La chambre de Jacques Renaud et les longs couloirs sombres de la vieille maison bourgeoise qui y aboutissent. D'un côté un vestibule dallé où vient se terminer un large escalier de pierre à la rampe de fer forgé. Mme Renaud, Georges et Gaston apparaissent par l'escalier et traversent le vestibule.

[...]

Mme RENAUD, lui montrant une grosse malle.

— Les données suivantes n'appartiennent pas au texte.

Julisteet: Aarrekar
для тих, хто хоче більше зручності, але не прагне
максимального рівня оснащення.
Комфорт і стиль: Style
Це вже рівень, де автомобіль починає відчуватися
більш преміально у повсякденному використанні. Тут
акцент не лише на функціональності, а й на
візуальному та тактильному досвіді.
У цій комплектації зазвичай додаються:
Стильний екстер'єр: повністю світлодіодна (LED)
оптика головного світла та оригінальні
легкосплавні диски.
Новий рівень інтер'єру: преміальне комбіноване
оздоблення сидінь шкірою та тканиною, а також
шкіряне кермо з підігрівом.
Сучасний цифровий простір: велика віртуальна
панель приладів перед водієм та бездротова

Tiens, regarde ce que j'ai fait descendre du grenier...

GASTON

Qu'est-ce que c'est ? ma vieille malle ? Mais vous allez finir par me faire croire que j'ai vécu sous la Restauration...

Mme RENAUD

Mais non, sot. C'est la malle de l'oncle Gustave et ce sont tes jouets.

GASTON ouvre la malle

Mes jouets !... J'ai eu des jouets, moi aussi ? C'est pourtant vrai, je ne savais plus que j'avais eu des jouets...

Mme RENAUD

Tiens, ta fronde.

GASTON

Une fronde... Et cela n'a pas l'air d'une fronde pour rire...

Mme RENAUD

En tuais-tu des oiseaux, avec cela, mon Dieu ! Tu étais un vrai monstre... Et tu sais, tu ne te contentais pas des oiseaux du jardin... J'avais une volière avec des oiseaux de prix ; une fois, tu es entré dedans et tu les as tous abattus !

GASTON

Les oiseaux ? Des petits oiseaux ?

Mme RENAUD

Oui, oui.

GASTON

Quel âge avais-je ?

Mme RENAUD

Sept ans, neuf ans peut-être...

GASTON secoue la tête.

Ce n'est pas moi.

Mme RENAUD

Mais si, mais si...

GASTON

Non. A sept ans, j'allais dans le jardin avec des mies de pain, au contraire, et j'appelais les moineaux pour qu'ils viennent picorer dans ma main.

GEORGES

Les malheureux, mais tu leur aurais tordu le cou !

Mme RENAUD

Et le chien auquel il a cassé la patte avec une pierre ?

GEORGES

Et la souris qu'il promenait au bout d'une ficelle ?

Mme RENAUD

Et les écureuils, plus tard, les belettes, les putois. En as-tu tué, mon Dieu, de ces petites bêtes ! tu faisais empailler les plus belles ; il y en a toute une collection là-haut, il faudra que je te les fasse descendre.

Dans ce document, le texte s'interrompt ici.